As the world becomes more focused on sustainability, there is increasing pressure on steel-bearing companies to improve their energy efficiency and reduce their carbon footprint. The heat treatment process accounts for about 25% of SKF's energy consumption, and it aims to achieve decarbonized operations by 2030 and the supply chain by 2050. Therefore, improving the energy efficiency of the heat treatment process can have significant economic and environmental benefits for the company. This thesis project aimed to conduct an energy mapping of different heat treatment processes at SKF to develop a methodology and standard key performance indicator for establishing energy performance and ensuring comparability between installations and processes. Three heat treatment processes were studied: through hardening, location A; case carburizing, location B; and surface induction hardening, location C.

A detailed methodology and guidelines for carrying out energy mapping were developed. A standard key performance indicator known as Specific Energy consumption in kWh/kg at a particular utilization in % was set for comparisons among different heat treatment processes. Regression analysis was used to normalize the results.

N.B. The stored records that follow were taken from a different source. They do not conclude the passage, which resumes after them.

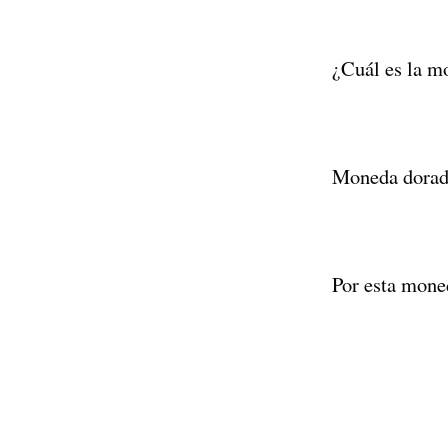
¿Cuál es la m
Moneda dorada
Por esta moned
Paginación
de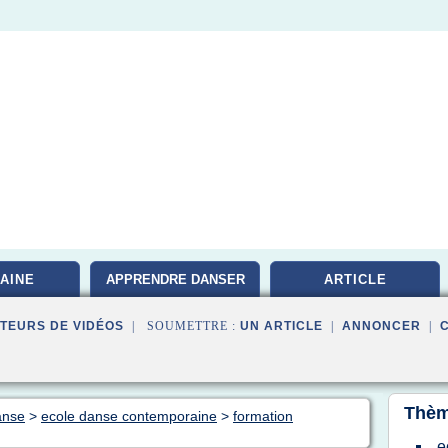
AINE
APPRENDRE DANSER
ARTICLE
TEURS DE VIDÉOS
| SOUMETTRE :
UN ARTICLE
|
ANNONCER
|
Thèm
anse
>
ecole danse contemporaine
>
formation
e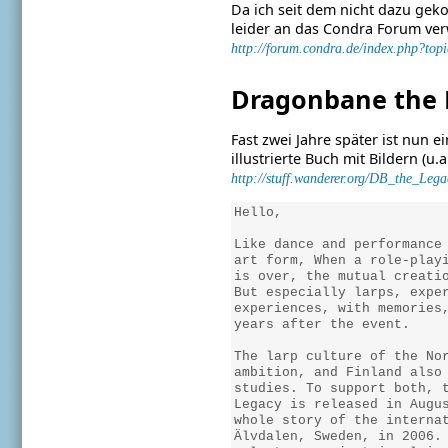
Da ich seit dem nicht dazu gek
leider an das Condra Forum ver
http://forum.condra.de/index.php?top
Dragonbane the 
Fast zwei Jahre später ist nu
illustrierte Buch mit Bildern (
http://stuff.wanderer.org/DB_the_Lega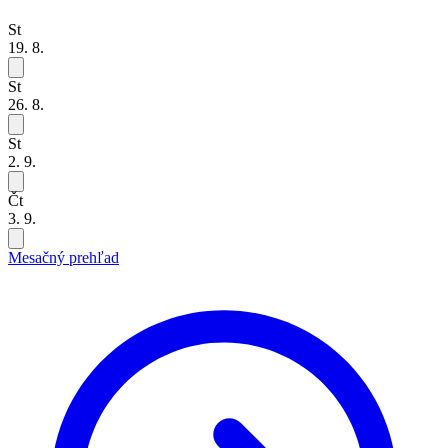
St
19. 8.
St
26. 8.
St
2. 9.
Čt
3. 9.
Mesačný prehľad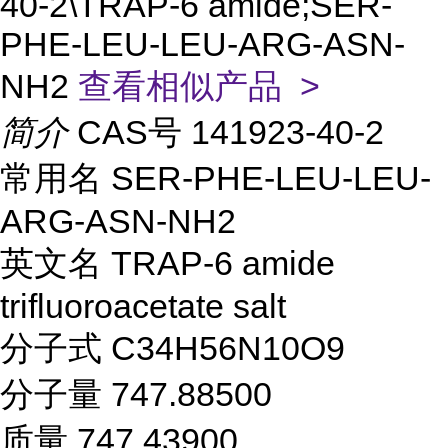
40-2\TRAP-6 amide;SER-
PHE-LEU-LEU-ARG-ASN-
NH2
查看相似产品 >
简介
CAS号 141923-40-2
常用名 SER-PHE-LEU-LEU-
ARG-ASN-NH2
英文名 TRAP-6 amide
trifluoroacetate salt
分子式 C34H56N10O9
分子量 747.88500
质量 747.43900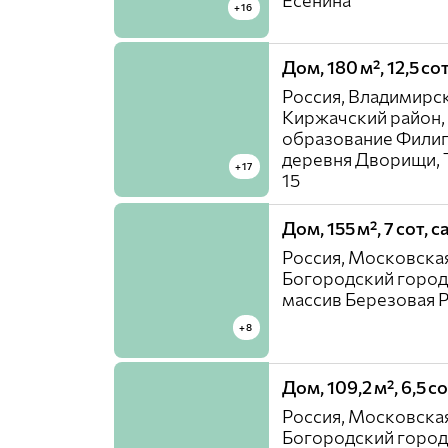
Есенина
+16
Дом, 180 м², 12,5 с
Россия, Владимирск
Киржачский район,
образование Филип
деревня Дворищи, Т
+17
15
Дом, 155 м², 7 сот,
Россия, Московская
Богородский город
массив Березовая 
+8
Дом, 109,2 м², 6,5 
Россия, Московская
Богородский город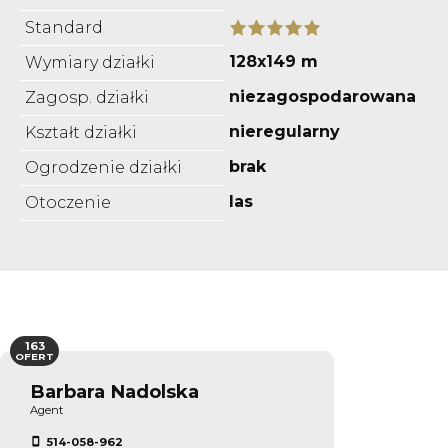
Standard
128x149 m
Wymiary działki
niezagospodarowana
Zagosp. działki
nieregularny
Kształt działki
brak
Ogrodzenie działki
las
Otoczenie
163
OFERT
Barbara Nadolska
Agent
514-058-962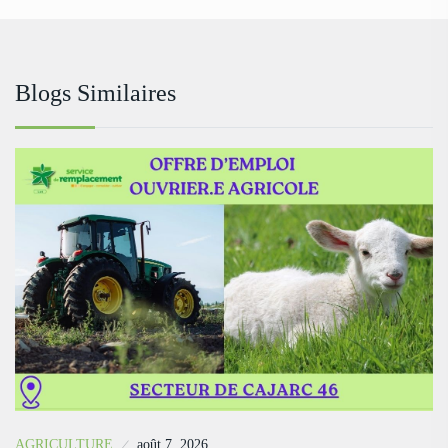
Blogs Similaires
AGRICULTURE
août 7, 2026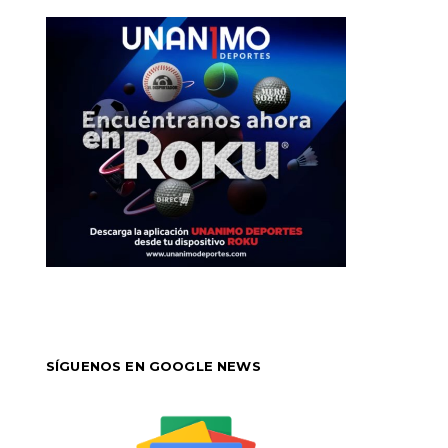
SÍGUENOS EN GOOGLE NEWS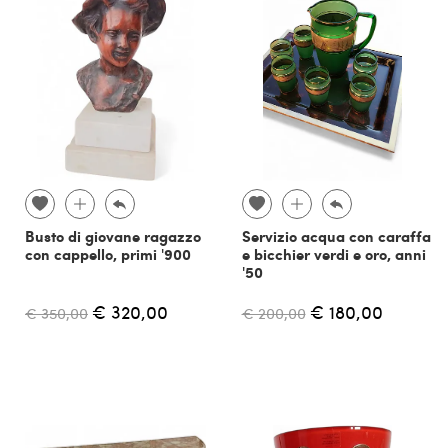
Busto di giovane ragazzo
Servizio acqua con caraffa
con cappello, primi '900
e bicchier verdi e oro, anni
'50
€ 320,00
€ 180,00
€ 350,00
€ 200,00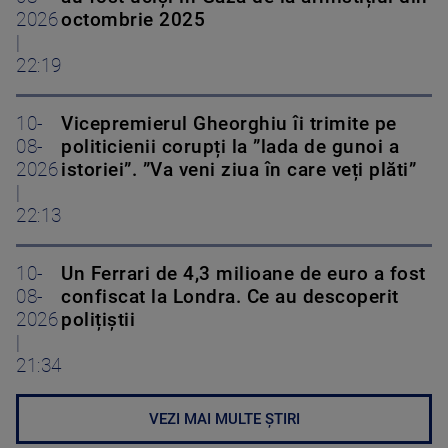
2026
octombrie 2025
|
22:19
10-
Vicepremierul Gheorghiu îi trimite pe
08-
politicienii corupți la ”lada de gunoi a
2026
istoriei”. ”Va veni ziua în care veți plăti”
|
22:13
10-
Un Ferrari de 4,3 milioane de euro a fost
08-
confiscat la Londra. Ce au descoperit
2026
polițiștii
|
21:34
VEZI MAI MULTE ȘTIRI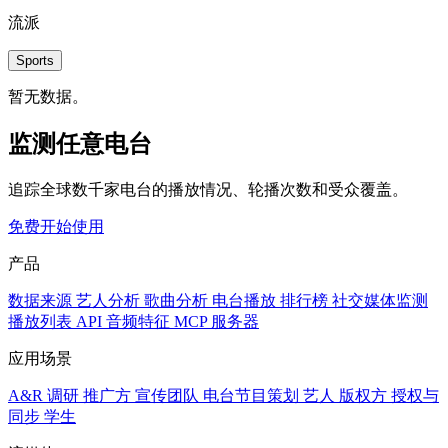
流派
Sports
暂无数据。
监测任意电台
追踪全球数千家电台的播放情况、轮播次数和受众覆盖。
免费开始使用
产品
数据来源
艺人分析
歌曲分析
电台播放
排行榜
社交媒体监测
播放列表
API
音频特征
MCP 服务器
应用场景
A&R 调研
推广方
宣传团队
电台节目策划
艺人
版权方
授权与
同步
学生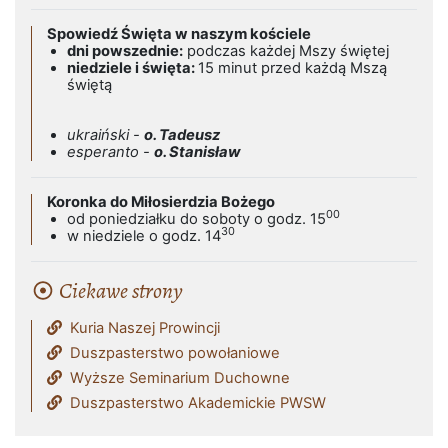
Spowiedź Święta w naszym kościele
dni powszednie:
podczas każdej Mszy świętej
niedziele i święta:
15 minut przed każdą Mszą
świętą
ukraiński -
o. Tadeusz
esperanto -
o. Stanisław
Koronka do Miłosierdzia Bożego
00
od poniedziałku do soboty o godz. 15
30
w niedziele o godz. 14
Ciekawe strony
Kuria Naszej Prowincji
Duszpasterstwo powołaniowe
Wyższe Seminarium Duchowne
Duszpasterstwo Akademickie PWSW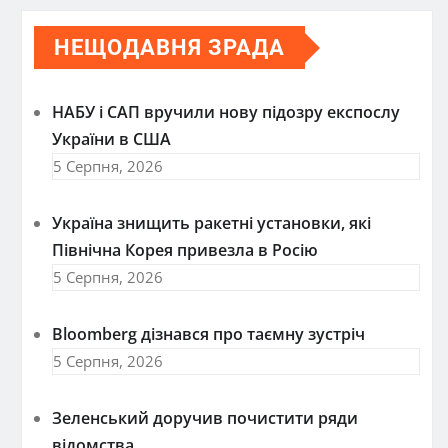
НЕЩОДАВНЯ ЗРАДА
НАБУ і САП вручили нову підозру експослу
України в США
5 Серпня, 2026
Україна знищить ракетні установки, які
Північна Корея привезла в Росію
5 Серпня, 2026
Bloomberg дізнався про таємну зустріч
5 Серпня, 2026
Зеленський доручив почистити ряди
відомства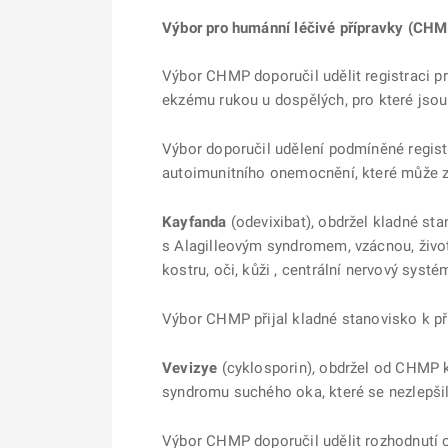
Výbor pro humánní léčivé přípravky (CHM
Výbor CHMP doporučil udělit registraci p
ekzému rukou u dospělých, pro které jso
Výbor doporučil udělení podmíněné regis
autoimunitního onemocnění, které může z
Kayfanda
(odevixibat), obdržel kladné sta
s Alagilleovým syndromem, vzácnou, život 
kostru, oči, kůži , centrální nervový systém
Výbor CHMP přijal kladné stanovisko k p
Vevizye
(cyklosporin), obdržel od CHMP 
syndromu suchého oka, které se nezlepši
Výbor CHMP doporučil udělit rozhodnutí o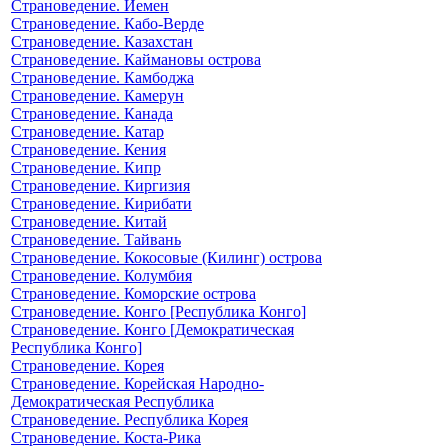
Страноведение. Йемен
Страноведение. Кабо-Верде
Страноведение. Казахстан
Страноведение. Каймановы острова
Страноведение. Камбоджа
Страноведение. Камерун
Страноведение. Канада
Страноведение. Катар
Страноведение. Кения
Страноведение. Кипр
Страноведение. Киргизия
Страноведение. Кирибати
Страноведение. Китай
Страноведение. Тайвань
Страноведение. Кокосовые (Килинг) острова
Страноведение. Колумбия
Страноведение. Коморские острова
Страноведение. Конго [Республика Конго]
Страноведение. Конго [Демократическая
Республика Конго]
Страноведение. Корея
Страноведение. Корейская Народно-
Демократическая Республика
Страноведение. Республика Корея
Страноведение. Коста-Рика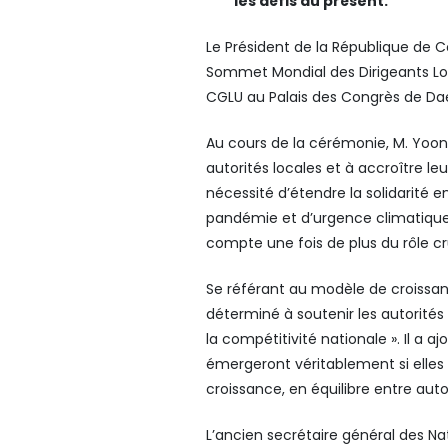
les défis du présent.
Le Président de la République de 
Sommet Mondial des Dirigeants Lo
CGLU au Palais des Congrès de Da
Au cours de la cérémonie, M. Yoon
autorités locales et à accroître le
nécessité d’étendre la solidarité e
pandémie et d’urgence climatique.
compte une fois de plus du rôle cruc
Se référant au modèle de croissanc
déterminé à soutenir les autorités 
la compétitivité nationale ». Il a aj
émergeront véritablement si elles
croissance, en équilibre entre au
L’ancien secrétaire général des Na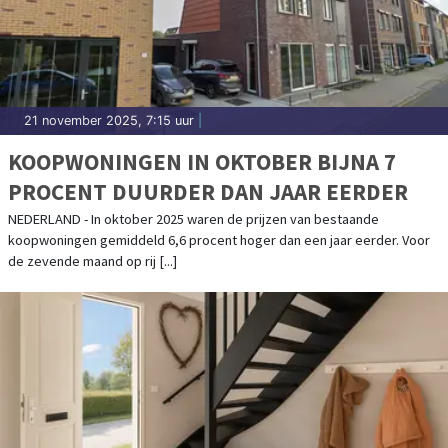
21 november 2025, 7:15 uur
|
KOOPWONINGEN IN OKTOBER BIJNA 7
PROCENT DUURDER DAN JAAR EERDER
NEDERLAND - In oktober 2025 waren de prijzen van bestaande
koopwoningen gemiddeld 6,6 procent hoger dan een jaar eerder. Voor
de zevende maand op rij [...]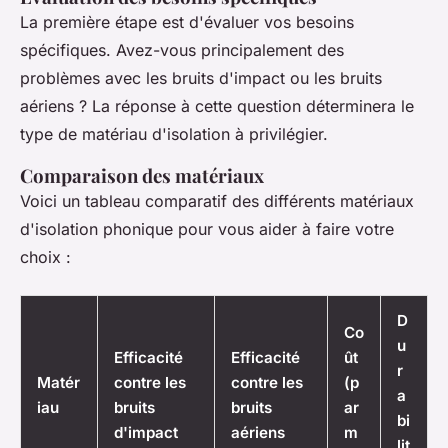
La première étape est d'évaluer vos besoins
spécifiques. Avez-vous principalement des
problèmes avec les bruits d'impact ou les bruits
aériens ? La réponse à cette question déterminera le
type de matériau d'isolation à privilégier.
Comparaison des matériaux
Voici un tableau comparatif des différents matériaux
d'isolation phonique pour vous aider à faire votre
choix :
D
Co
u
Efficacité
Efficacité
ût
r
Matér
contre les
contre les
(p
a
iau
bruits
bruits
ar
bi
d'impact
aériens
m
lit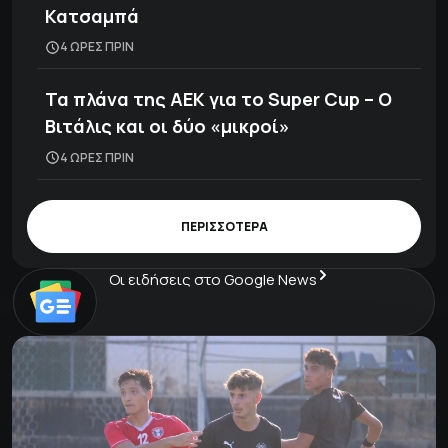
Κατσαμπά
4 ΩΡΕΣ ΠΡΙΝ
Τα πλάνα της ΑΕΚ για το Super Cup – Ο
Βιτάλις και οι δύο «μικροί»
4 ΩΡΕΣ ΠΡΙΝ
ΠΕΡΙΣΣΟΤΕΡΑ
Οι ειδήσεις στο Google News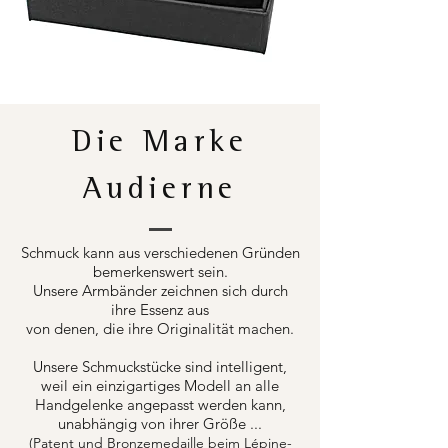
Die Marke
Audierne
Schmuck kann aus verschiedenen Gründen
bemerkenswert sein.
Unsere Armbänder zeichnen sich durch
ihre Essenz aus
von denen, die ihre Originalität machen.
Unsere Schmuckstücke sind intelligent,
weil ein einzigartiges Modell an alle
Handgelenke angepasst werden kann,
unabhängig von ihrer Größe ...
(Patent und Bronzemedaille beim Lépine-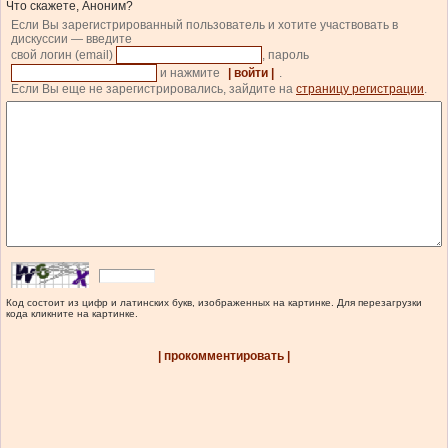
Что скажете, Аноним?
Если Вы зарегистрированный пользователь и хотите участвовать в
дискуссии — введите
свой логин (email)
, пароль
и нажмите
| войти |
.
Если Вы еще не зарегистрировались, зайдите на
страницу регистрации
.
Код состоит из цифр и латинских букв, изображенных на картинке. Для перезагрузки
кода кликните на картинке.
| прокомментировать |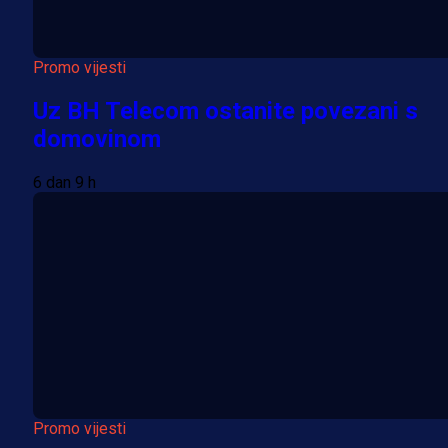
Promo vijesti
Uz BH Telecom ostanite povezani s
domovinom
6 dan 9 h
Promo vijesti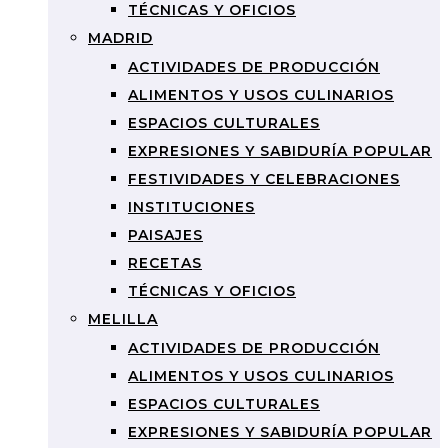
TÉCNICAS Y OFICIOS
MADRID
ACTIVIDADES DE PRODUCCIÓN
ALIMENTOS Y USOS CULINARIOS
ESPACIOS CULTURALES
EXPRESIONES Y SABIDURÍA POPULAR
FESTIVIDADES Y CELEBRACIONES
INSTITUCIONES
PAISAJES
RECETAS
TÉCNICAS Y OFICIOS
MELILLA
ACTIVIDADES DE PRODUCCIÓN
ALIMENTOS Y USOS CULINARIOS
ESPACIOS CULTURALES
EXPRESIONES Y SABIDURÍA POPULAR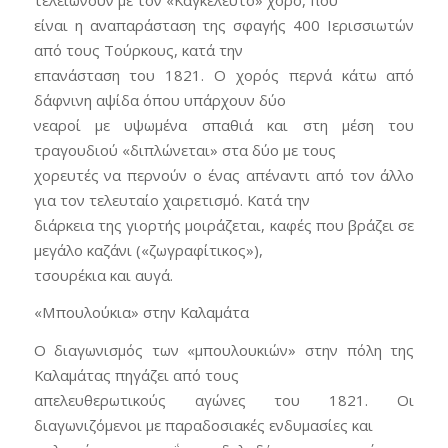
είναι η αναπαράσταση της σφαγής 400 Ιερισσιωτών
από τους Τούρκους, κατά την
επανάσταση του 1821. Ο χορός περνά κάτω από
δάφνινη αψίδα όπου υπάρχουν δύο
νεαροί με υψωμένα σπαθιά και στη μέση του
τραγουδιού «διπλώνεται» στα δύο με τους
χορευτές να περνούν ο ένας απέναντι από τον άλλο
για τον τελευταίο χαιρετισμό. Κατά την
διάρκεια της γιορτής μοιράζεται, καφές που βράζει σε
μεγάλο καζάνι («ζωγραφίτικος»),
τσουρέκια και αυγά.
«Μπουλούκια» στην Καλαμάτα
Ο διαγωνισμός των «μπουλουκιών» στην πόλη της
Καλαμάτας πηγάζει από τους
απελευθερωτικούς αγώνες του 1821. Οι
διαγωνιζόμενοι με παραδοσιακές ενδυμασίες και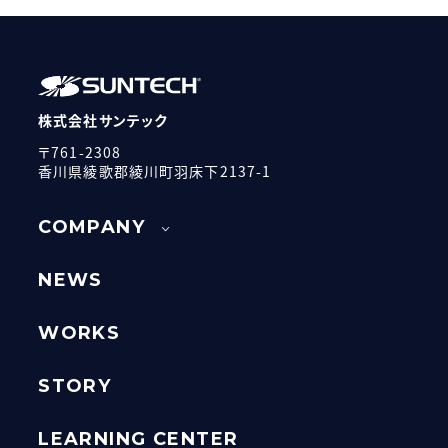
株式会社サンテック
〒761-2308
香川県綾歌郡綾川町羽床下2137-1
COMPANY
NEWS
WORKS
STORY
LEARNING CENTER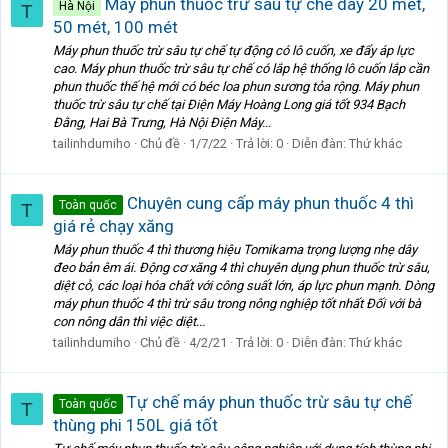
Máy phun thuốc trừ sâu tự chế dây 20 mét,
Hà Nội
T
50 mét, 100 mét
Máy phun thuốc trừ sâu tự chế tự động có lô cuốn, xe đẩy áp lực
cao. Máy phun thuốc trừ sâu tự chế có lắp hệ thống lô cuốn lắp cần
phun thuốc thế hệ mới có béc loa phun sương tỏa rộng. Máy phun
thuốc trừ sâu tự chế tại Điện Máy Hoàng Long giá tốt 934 Bạch
Đằng, Hai Bà Trưng, Hà Nội Điện Máy...
tailinhdumiho
Chủ đề
1/7/22
Trả lời: 0
Diễn đàn:
Thứ khác
Chuyên cung cấp máy phun thuốc 4 thì
Toàn quốc
T
giá rẻ chạy xăng
Máy phun thuốc 4 thì thương hiệu Tomikama trọng lượng nhẹ dây
đeo bản êm ái. Động cơ xăng 4 thì chuyên dụng phun thuốc trừ sâu,
diệt cỏ, các loại hóa chất với công suất lớn, áp lực phun mạnh. Dòng
máy phun thuốc 4 thì trừ sâu trong nông nghiệp tốt nhất Đối với bà
con nông dân thì việc diệt...
tailinhdumiho
Chủ đề
4/2/21
Trả lời: 0
Diễn đàn:
Thứ khác
Tự chế máy phun thuốc trừ sâu tự chế
Toàn quốc
T
thùng phi 150L giá tốt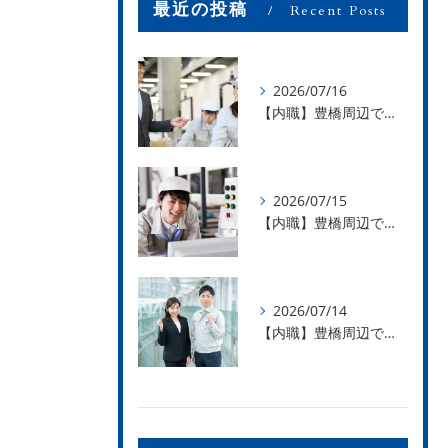
最近の投稿
Recent Posts
2026/07/16
【内職】豊橋周辺で内職のお仕事を探している方募集中！【お仕事の内容】
2026/07/15
【内職】豊橋周辺で内職のお仕事を探している方募集中！【急な学級閉鎖も安心】
2026/07/14
【内職】豊橋周辺で内職のお仕事を探している方募集中！【内職さまのお声②】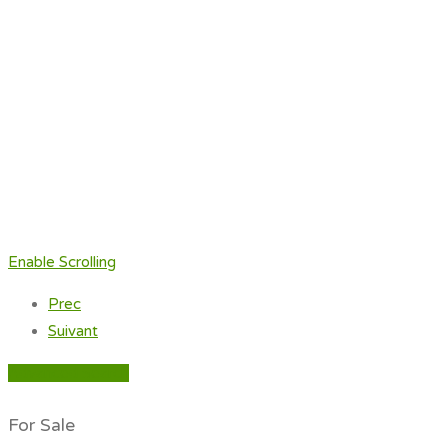
Enable Scrolling
Prec
Suivant
Advanced Search
For Sale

On the same utilization level, case carburizing, location B consumes more energy than through hardening, location A. Surface induction hardening, location C consumes 90% less than others and is less dependent on utilization. The carbon intensity in g CO2-eq/kg for greenhouse gas scopes 1, 2 and 3 were also studied. Case carburizing, location B had the highest climate impact due to the coal-based electricity mix of the country. Hence, the future availability of renewable electricity is critical when switching from gas to electricity across factories in SKF.